Prefer enum over static const names?

In symrec.h I found the following code:

    // generic variable
    static const unsigned int local = 1;

    // formal parameter
    static const unsigned int formal = 2;

    // this symbol may NOT become a variable.
    // (symbol added to a static workspace)
    static const unsigned int added_static = 4;

    // this symbol was recognized as a variable from syntax
    static const unsigned int variable = 8;

These are class static variables, but it is clear that they aren’t really variables (i.e., modifiable) at all and that the intention is to replace C-style #define of constants. For example, here is a member function that uses these static variables:

      bool is_local (void) const
      {
        return m_storage_class & local;
      }

Wouldn’t it be better from a C++ style perspective to use an enum here and capitalize the constants?

For example,

enum symrec_t : unsigned int { LOCAL = 1, FORMAL = 2, ADDED_STATIC = 4, VARIABLE = 8 };

Of course, maybe this might just get you in to a nest of silly compiler warnings about conversions between unsigned int and symrec_t. I worked up a quick patch, but it doesn’t fully compile (enum.patch (3.0 KB)).
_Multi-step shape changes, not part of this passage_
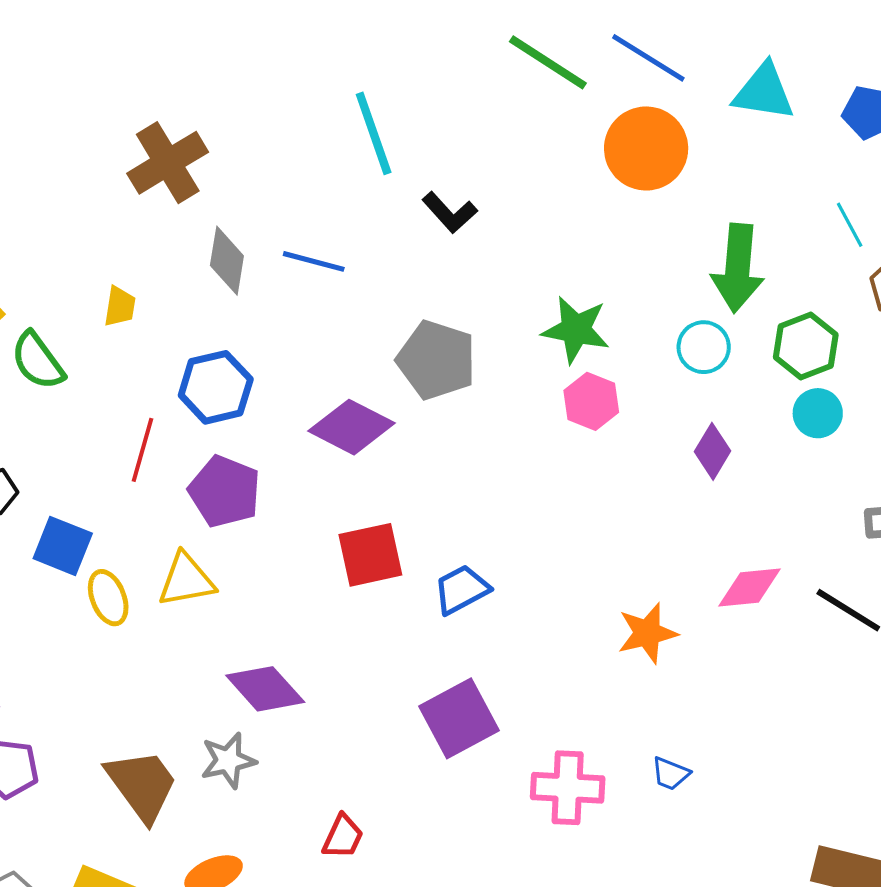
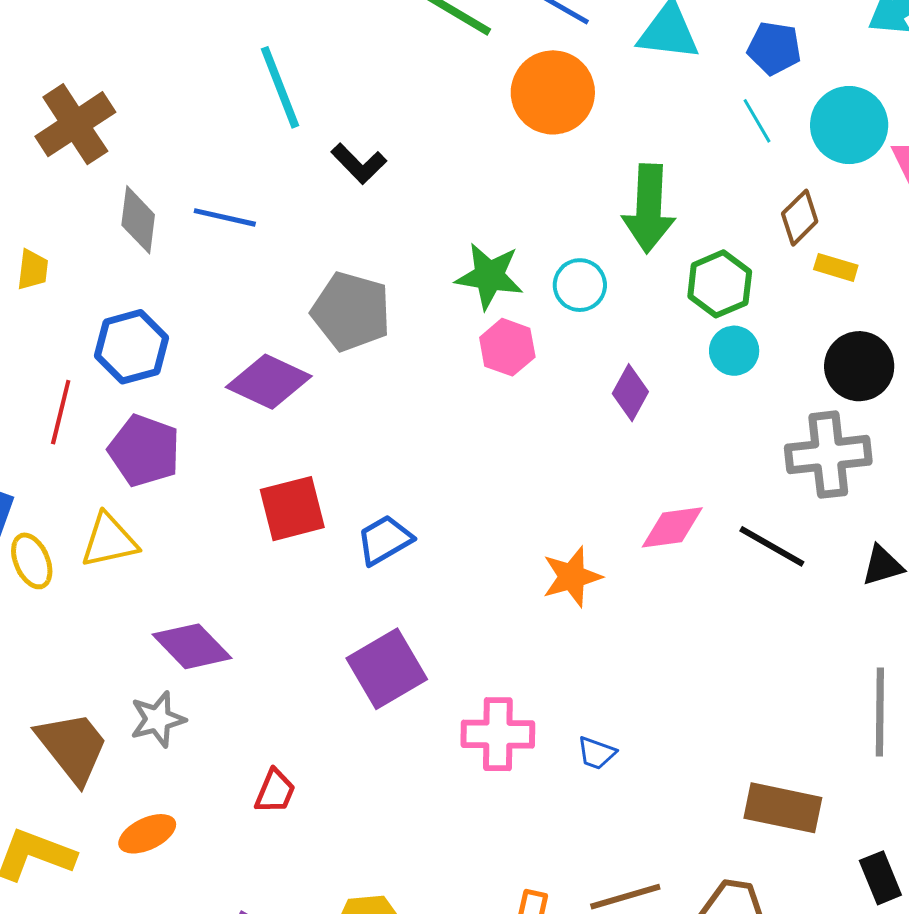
cyan line: (850, 225) -> (757, 121), moved
cyan circle: (704, 347) -> (580, 285), moved
blue trapezoid: (670, 774) -> (596, 753), moved

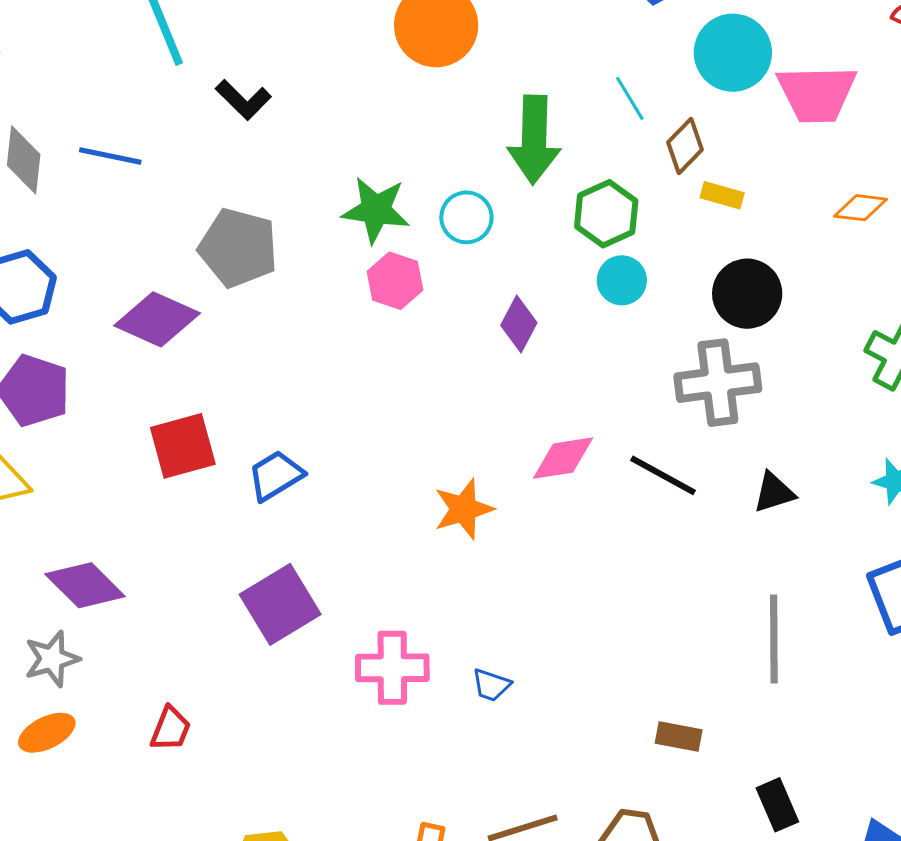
cyan line: (757, 121) -> (630, 98), moved
brown rectangle: (783, 808) -> (679, 737), size x0.6
orange ellipse: (147, 834) -> (47, 733), moved

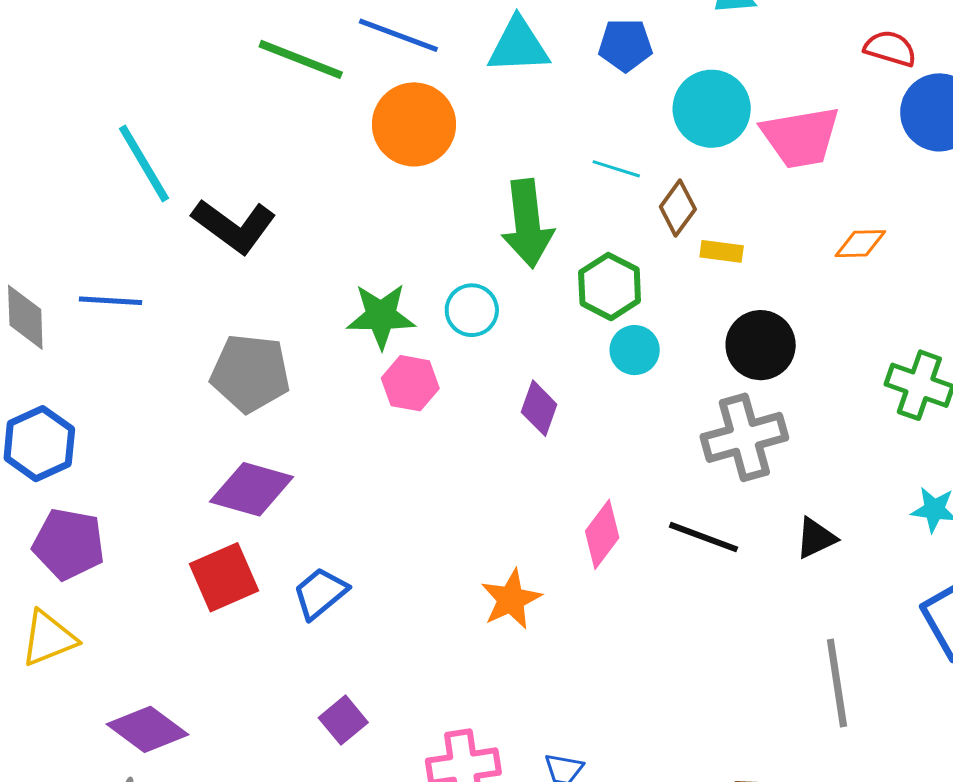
cyan line: (630, 98) -> (616, 169), turned -33
black L-shape: (243, 100) -> (234, 226), size x1.5
purple diamond: (157, 319) -> (252, 489), moved
pink diamond: (563, 458) -> (602, 534), turned -36
purple square: (280, 604) -> (343, 720), size x0.6

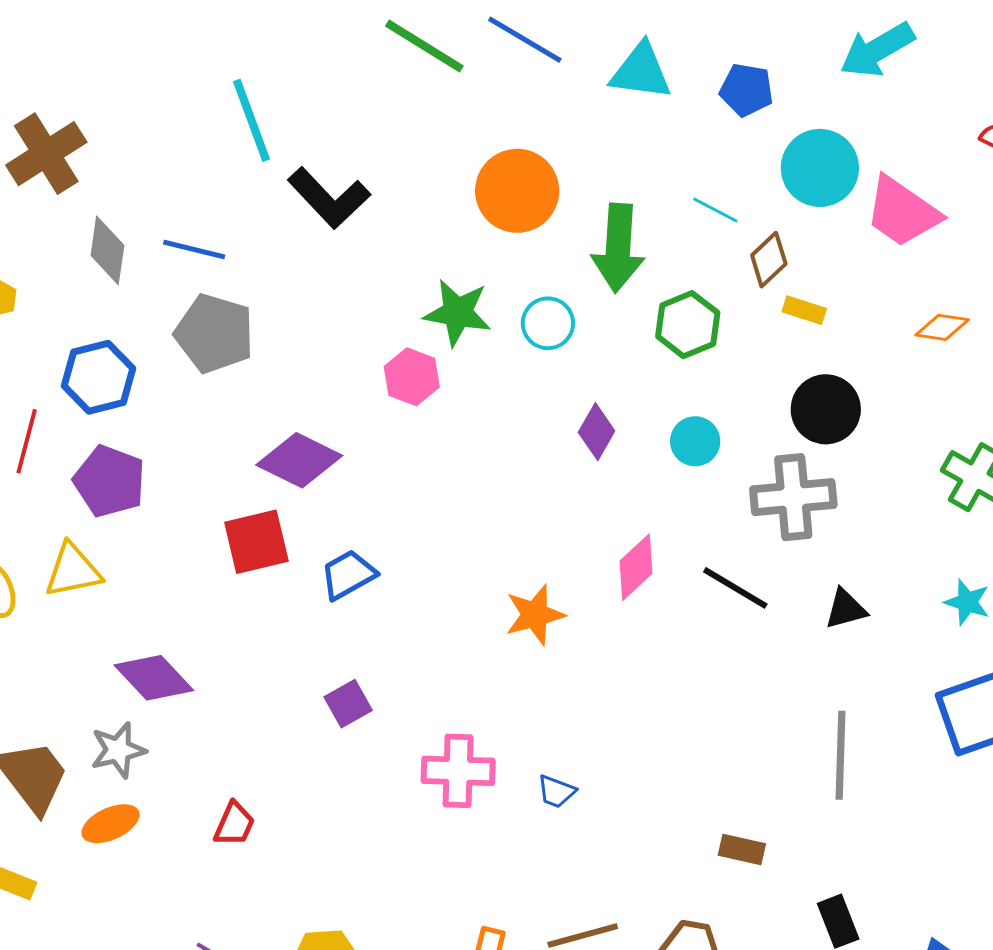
orange circle: (414, 124) -> (517, 191), moved
pink trapezoid: (801, 137) -> (902, 212), turned 34
cyan circle: (635, 350) -> (695, 441), moved
gray pentagon: (250, 373) -> (214, 333), moved
pink hexagon: (410, 383) -> (412, 377), moved

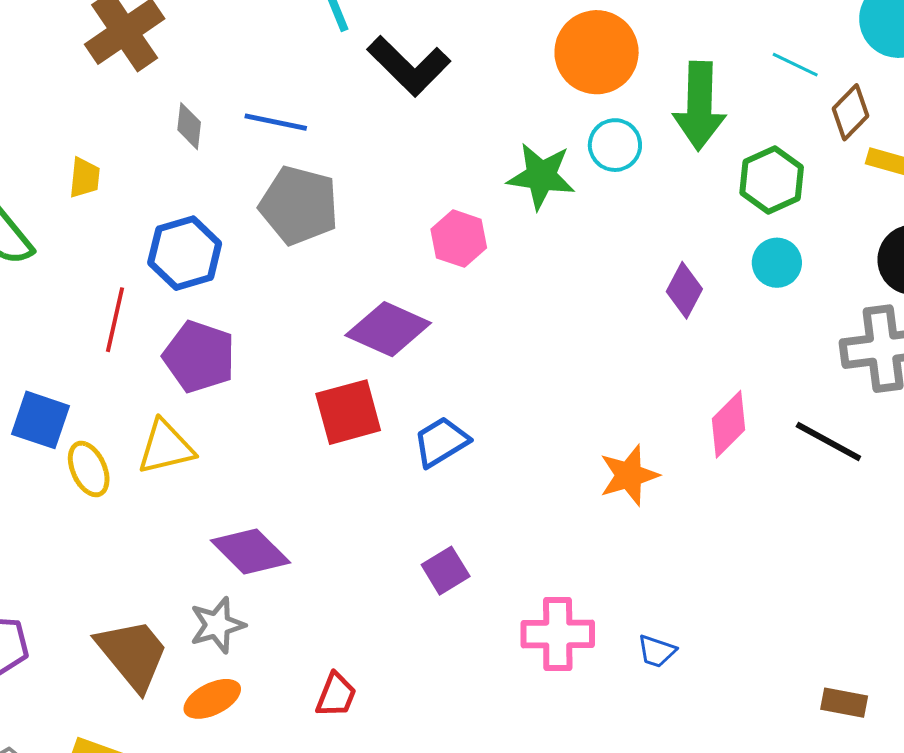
gray diamond: (107, 250) -> (189, 126), size x0.7
cyan circle: (548, 323) -> (615, 145), moved
pink hexagon: (412, 377) -> (459, 239), moved
cyan circle: (695, 441) -> (777, 263), moved

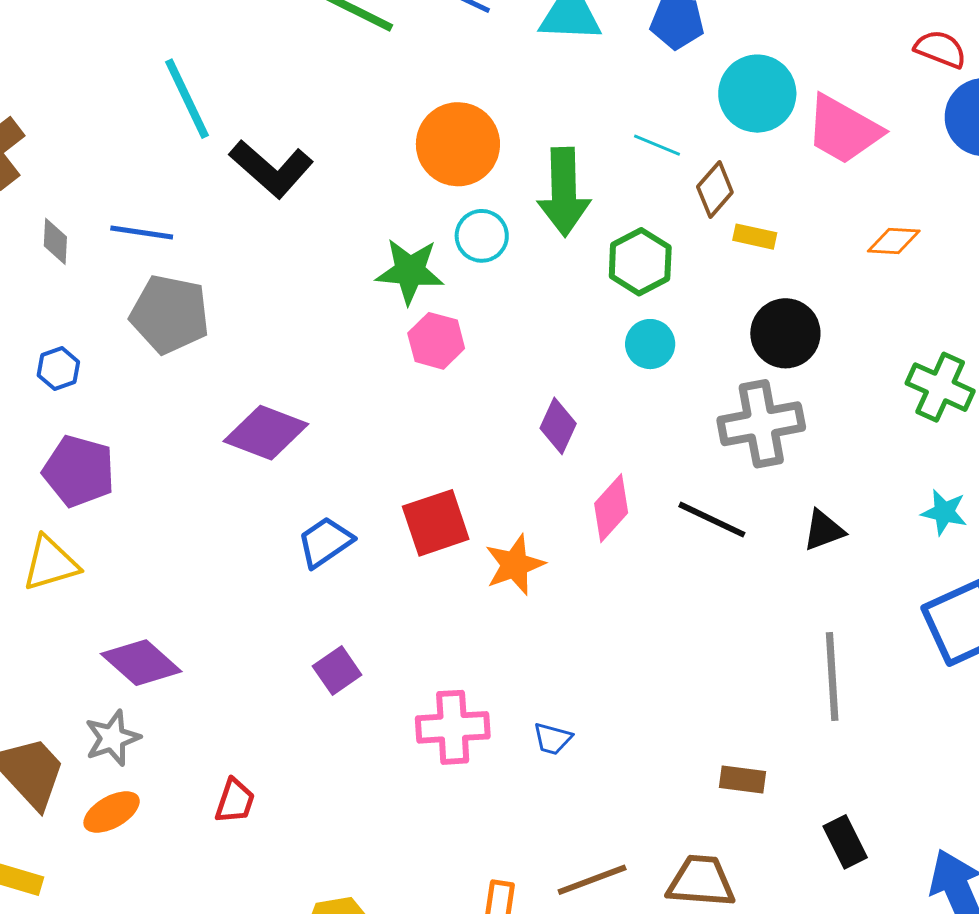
pink hexagon: (459, 239) -> (436, 341), moved
blue hexagon: (185, 253) -> (58, 369), size x0.6
purple diamond: (684, 290) -> (558, 426), moved
red square: (348, 412) -> (436, 523), moved

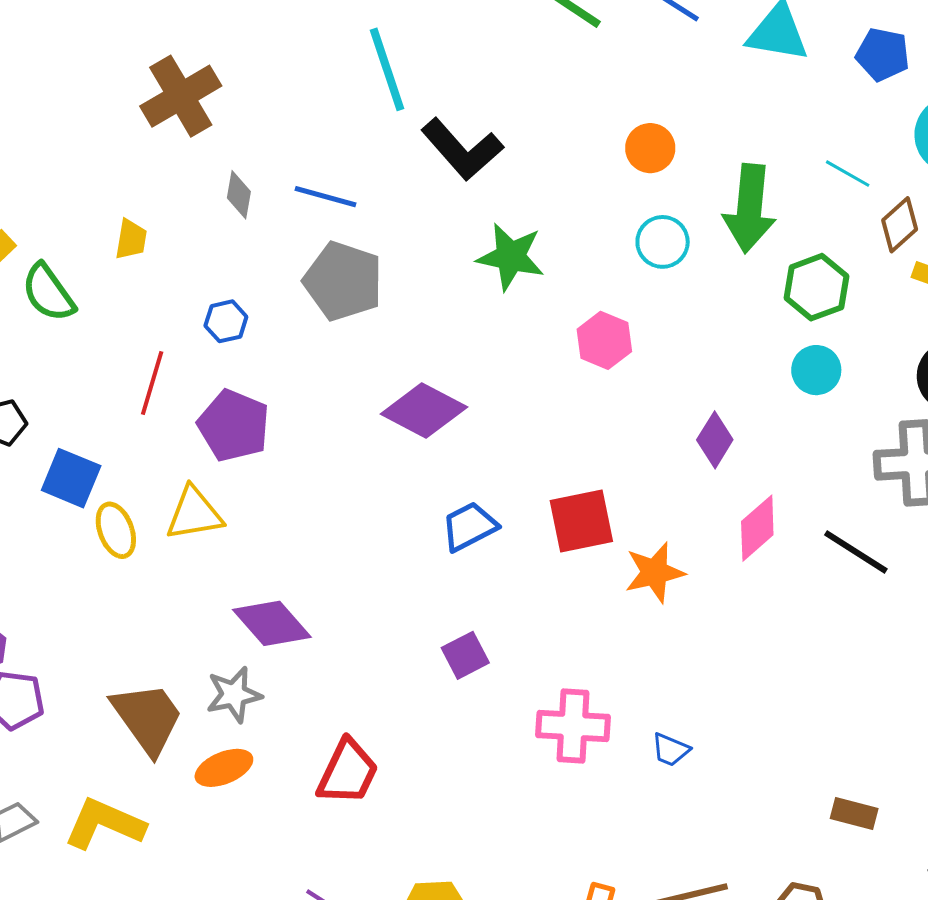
orange circle: (458, 144) -> (650, 148), size x0.6
green star: (410, 271) -> (511, 257), moved
red trapezoid: (235, 801) -> (348, 772), size x1.5

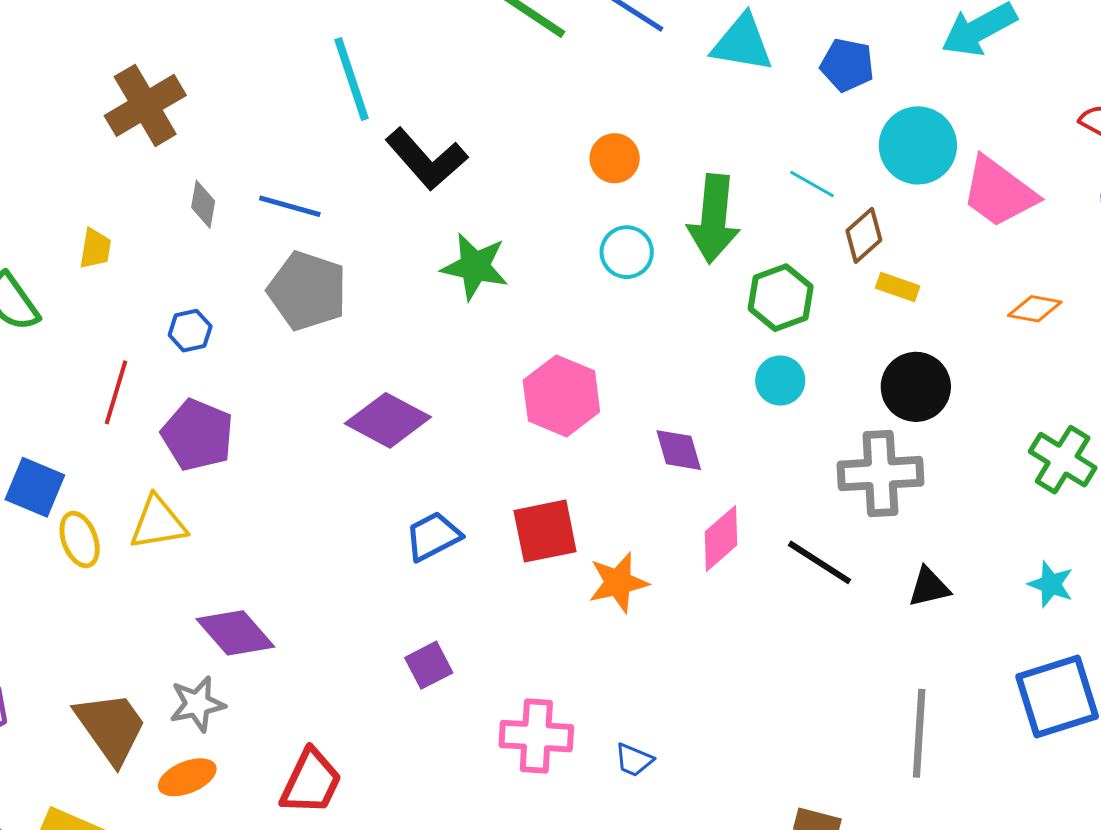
pink hexagon: (604, 340) -> (561, 396), moved, size x1.4
purple diamond: (715, 440) -> (679, 450), turned -48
Is it worth trying to be more C++ here, or just leave as is? Even if we don’t implement enum I think these are compile-time constants that probably deserve capitalization.

1 Like

Yes, I like the idea with the enum :slightly_smiling_face: :+1: What belongs together is not in one place only. Can you keep the comments about the semantic of those enumerators in your changed code?

Yes, that’s not a problem. Comments can go anywhere in C++ code.

It turns out that this is a typical C++ problem. If you want to be utterly correct and typesafe it means writing tons and tons of code. In this case, enum doesn’t get you full safety because enum values implicitly convert to int so it is possible to write

symrec_t what_does_this_mean_var = LOCAL * FORMAL;

To be truly correct one would need to use enum class from C++11. However, then you’re just generating a lot of code because, after defining the class, one would need to add operators for each and every permitted operation. One wouldn’t include an operator for *, but one would have to write functions for |,&,~,^,=|,=&,=^. It’s all a little crazy. For an excellent read on how to do this, see Using enum classes as type-safe bitmasks.

I’m not too concerned about an Octave programmer messing this up so I think either we move to enum or we use the bitset class from the STL. For documentation on bitset see bitset - C++ Reference.

Memory is really cheap these days so spending too much time optimizing this seems a little silly. However, I will point out that on most machines unsigned int is at least 4 bytes and we are only storing 4 values so we could just as well have defined m_storage_class as

 bool m_storage_class [4];

If we really want to save memory we should either use bitset which determines the optimal size at compile-time or change to using unsigned char for the enum type.

Do any Octave coders have a preference? And why?

The original idea was probably to use bitfields since these are flags that may be combined and because bitfields are what Real Programmers do. It doesn’t much matter to me now, but maybe we could defer these changes until a bit later. There are other things that we do in Octave that would be better handled by enums as well. For example, we have a number of functions that accept multiple logical option arguments where a single enum object would probably be better. That’s what Qt uses and I prefer that style over what we are doing with individual logical option arguments, but as you say, it requires more infrastructure. Qt has that, but for us to use it means either requiring some Qt classes in core Octave or providing our own classes to do this job.

BTW, in the particular case we are discussing here, I think we can (and should) eliminate the added_static flag completely and I’m looking at that now. I’ll also have to check the variable one because at first glance that seems kind of redundant now. We may only really need to know whether a symbol is a local variable or a function parameter.

EDIT: If you do make changes, it would be nice to make the names of the setter functions consistent. There are currently 4 properties and the setter functions are

      void mark_local (void)
      void mark_formal (void)
      void mark_added_static (void)
      void mark_as_variable (void)

Why should the last one be different? Seems like mark_variable would be a more consistent name.

It wasn’t much work, so I’m attaching a fully-baked changeset to convert to enum. symrec_enum.cset (4.8 KB)

If we don’t need certain fields then it would be just as easy to apply this and then remove the getter/setter functions associated with added_static that may no longer be relevant.

OK. I think it’s fine to commit this change.

Here is the documentation for the Qt class I was thinking of: QFlags Class | Qt Core 5.15.5

Done.

This looks very much like solution documented at wiggling-bits.net that I referenced above that use enum classes from C++11. As evidence, Qt really did just what I said would be necessary and wrote operator functions for all of the bitfield operations. Whew, that’s a lot of work. But as a class that could be extended it is true that they only had to do it once.